Não, lamento mas não podemos
esquecer, precisamos de reflectir. De novo algumas notas.
Como se sabe o metilfenidato, (com
nome comercial de Ritalina, Concerta ou Rubifen)
Esta medicação é usada na
terapêutica das situações de alegados problemas de comportamento,
hiperactividade, défice de atenção ou instabilidade. No entanto, é também usada
como “auxílio” aos resultados escolares sendo também conhecida pelo “comprimido
da inteligência”.
Esta preocupação tem sido objecto
de intervenções recorrentes. Recordo que no Relatório anual do Conselho
Nacional de Educação “Estado da Educação 2015” chamava-se a atenção para a
questão do consumo de medicação por parte de crianças e adolescentes para
alegados problemas de comportamento, hiperactividade, défice de atenção ou
instabilidade.
Em 2010 prescreveram-se no SNS
133 562 e em 2016 o número foi 270 492. É ainda de considerar que em 2015 63%
do volume do fármaco foi usado entre os 10 e os 19 anos e 26% até aos 9 anos.

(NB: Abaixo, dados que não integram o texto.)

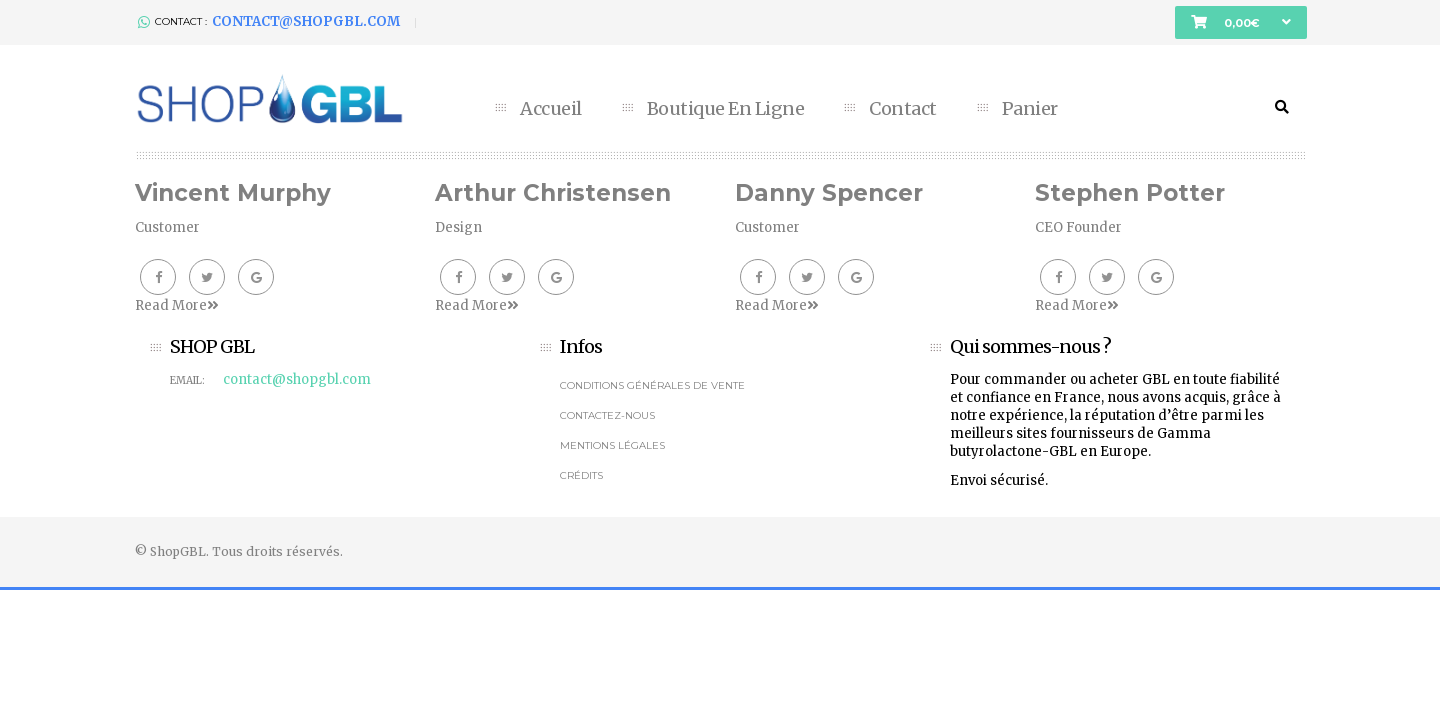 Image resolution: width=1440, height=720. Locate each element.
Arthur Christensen (553, 193)
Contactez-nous (607, 415)
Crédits (581, 475)
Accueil (551, 109)
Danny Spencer (829, 193)
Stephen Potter (1130, 193)
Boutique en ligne (726, 109)
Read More (176, 305)
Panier (1030, 109)
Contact (903, 109)
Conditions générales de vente (652, 385)
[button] (1241, 22)
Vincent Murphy (233, 193)
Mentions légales (612, 445) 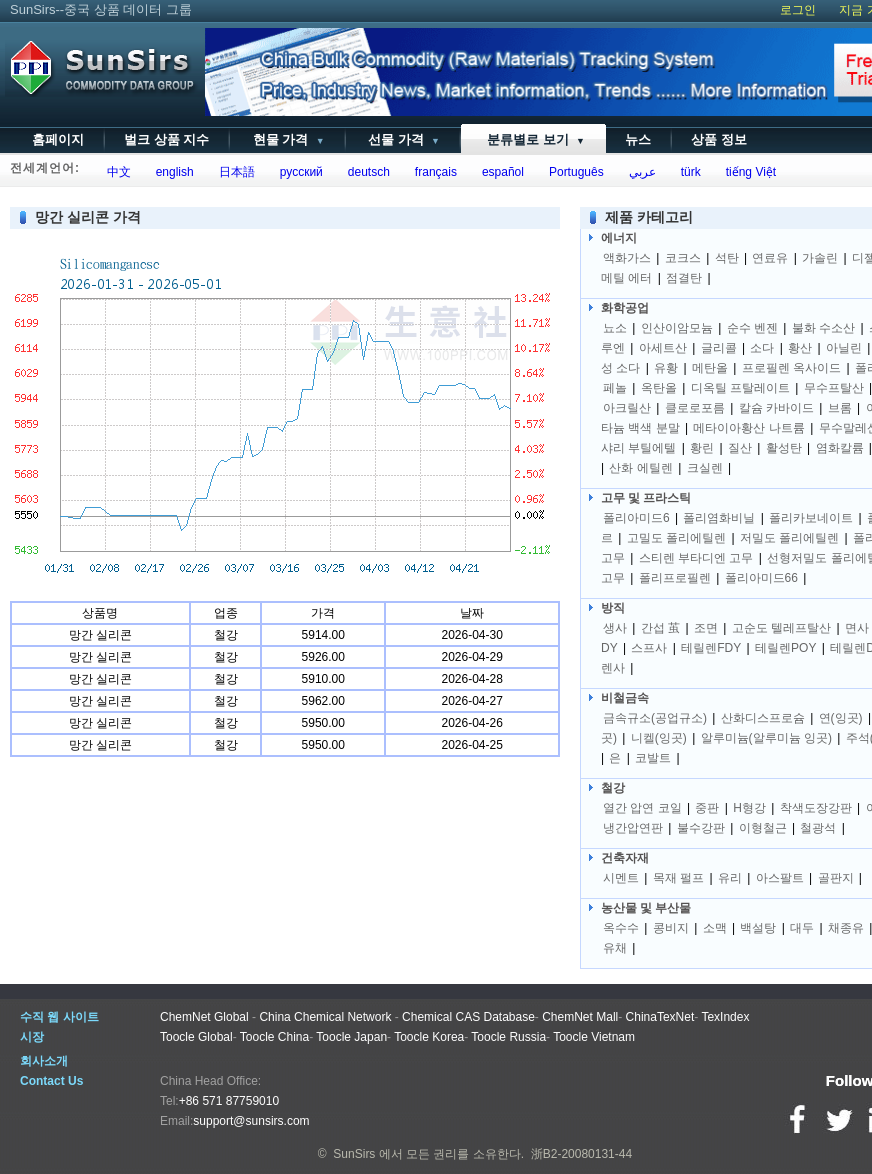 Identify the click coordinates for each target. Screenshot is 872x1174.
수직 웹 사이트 (59, 1017)
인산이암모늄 (677, 328)
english (171, 172)
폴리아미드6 (636, 518)
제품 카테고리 (649, 217)
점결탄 (684, 278)
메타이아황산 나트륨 (748, 428)
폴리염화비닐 (719, 518)
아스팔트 (780, 878)
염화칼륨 (840, 448)
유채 (615, 948)
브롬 (840, 408)
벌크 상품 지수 (166, 139)
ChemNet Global (204, 1017)
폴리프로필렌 (675, 578)
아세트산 (663, 348)
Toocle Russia (508, 1037)
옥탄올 (659, 388)
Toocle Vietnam (594, 1037)
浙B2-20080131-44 (581, 1154)
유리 (730, 878)
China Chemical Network (325, 1017)
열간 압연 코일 (642, 808)
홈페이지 (58, 139)
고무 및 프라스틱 (646, 498)
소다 (762, 348)
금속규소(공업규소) (655, 718)
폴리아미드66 (761, 578)
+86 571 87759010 (229, 1101)
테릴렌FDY (711, 648)
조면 (706, 628)
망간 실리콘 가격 (88, 217)
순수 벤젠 (752, 328)
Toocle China (274, 1037)
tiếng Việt (747, 172)
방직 (613, 608)
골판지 (836, 878)
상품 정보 (719, 139)
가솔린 (820, 258)
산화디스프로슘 (763, 718)
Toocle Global (196, 1037)
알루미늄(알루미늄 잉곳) (766, 738)
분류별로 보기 (532, 139)
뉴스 (638, 139)
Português (572, 172)
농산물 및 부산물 (646, 908)
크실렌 (705, 468)
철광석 (818, 828)
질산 (740, 448)
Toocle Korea (429, 1037)
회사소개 (44, 1061)
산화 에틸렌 (640, 468)
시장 (32, 1037)
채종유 (846, 928)
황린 (702, 448)
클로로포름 (695, 408)
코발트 (653, 758)
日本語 (233, 172)
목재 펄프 (678, 878)
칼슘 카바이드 (776, 408)
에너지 (619, 238)
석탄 (727, 258)
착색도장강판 (816, 808)
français (432, 172)
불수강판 (701, 828)
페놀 (615, 388)
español (499, 172)
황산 (800, 348)
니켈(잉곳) (659, 738)
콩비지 (671, 928)
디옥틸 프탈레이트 (740, 388)
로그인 (798, 10)
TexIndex (725, 1017)
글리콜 (719, 348)
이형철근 (763, 828)
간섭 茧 (660, 628)
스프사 (649, 648)
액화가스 (627, 258)
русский (298, 172)
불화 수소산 (823, 328)
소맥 (715, 928)
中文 (115, 172)
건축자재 (625, 858)
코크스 (683, 258)
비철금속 (625, 698)
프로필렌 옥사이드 (791, 368)
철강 (613, 788)
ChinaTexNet (660, 1017)
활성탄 (784, 448)
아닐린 (844, 348)
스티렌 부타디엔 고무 (696, 558)
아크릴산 (627, 408)
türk (687, 172)
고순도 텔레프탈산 (781, 628)
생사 (615, 628)
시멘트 (621, 878)
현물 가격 (286, 139)
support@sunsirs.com (251, 1121)
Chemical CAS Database (468, 1017)
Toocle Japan (351, 1037)
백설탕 (758, 928)
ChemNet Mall (580, 1017)
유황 (666, 368)
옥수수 (621, 928)
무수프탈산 (834, 388)
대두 (802, 928)
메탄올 (710, 368)
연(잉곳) (841, 718)
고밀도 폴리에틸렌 (676, 538)
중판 (707, 808)
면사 (857, 628)
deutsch (365, 172)
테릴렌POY (785, 648)
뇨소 (615, 328)
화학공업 (625, 308)
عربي (639, 172)
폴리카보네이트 (811, 518)
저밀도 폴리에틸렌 (789, 538)
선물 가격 (402, 139)
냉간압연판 (633, 828)
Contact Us (51, 1081)
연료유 (770, 258)
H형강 (749, 808)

Os adultos consumiram “apenas” 7% do volume total de prescrições. Em 2016
baixou ligeiramente o consumo.
São valores impressionantes e
altamente preocupantes e que estão em linha com os dados do Infarmed que tem
alertado para o disparar do consumo do metilfenidato com os nomes correntes de
Ritalina, Concerta ou Rubifen.
Face a este cenário e em
diferentes intervenções públicas, especialistas como Mário Cordeiro, Gomes
Pedro ou Ana Vasconcelos têm revelado sempre uma atitude cautelosa e prudente
face esta hipermedicação ou sobrediagnóstico e alertado para os riscos destas
práticas que, aliás, não se verificam em todos os países. Este tipo de
discurso, cauteloso e prudente, que subscrevo, contrasta com a ligeireza, que
não estranho, de Miguel Palha que referia há algum tempo no Público as
“centenas” de crianças que na sua clínica solicitam “diariamente” o fármaco opinando numa reportagem televisiva que ainda se prescreve de menos.

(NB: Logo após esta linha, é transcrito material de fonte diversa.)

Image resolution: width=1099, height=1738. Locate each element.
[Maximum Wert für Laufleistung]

Como tantas vezes aqui já escrevi
sabemos todos que existe um conjunto de problemas que pode afectar crianças e
adolescentes, esses problemas devem ser abordados, se necessário com medicação,
evidentemente, mas, felizmente, não são tantos as situações como por vezes
parece. Inquieta-me muito a ligeireza com que frequentemente são produzidos
"diagnósticos" e rótulos que se colam aos miúdos, dos quais eles
dificilmente se libertarão e que pela banalização da sua utilização se produza
uma perigosa indiferença sobre o que se observa nos miúdos. Aliás, é curioso
perceber o que se passa noutros países e verificar as acuais orientações.
Inquieta-me ainda a ligeireza com
que muitos miúdos aparecem medicados, chamo-lhes "ritalinizados", sem
que os respectivos diagnósticos conhecidos pareçam suportar seguramente o
recurso à medicação. A sobreutilização ou uso sem justificação do metilfenidato
e de outros fármacos tem riscos, uns já conhecidos, outros em investigação. Conheço vários casos, alguns com contornos inquietantes.
Esta matéria, avaliar e explicar
o que se passa com os miúdos e adolescentes, exige um elevadíssimo padrão ético
e deontológico além da óbvia competência técnica e científica.
Neste sentido parece-me pouco
prudente o discurso de Miguel Mealha Estrada sobre esta questão.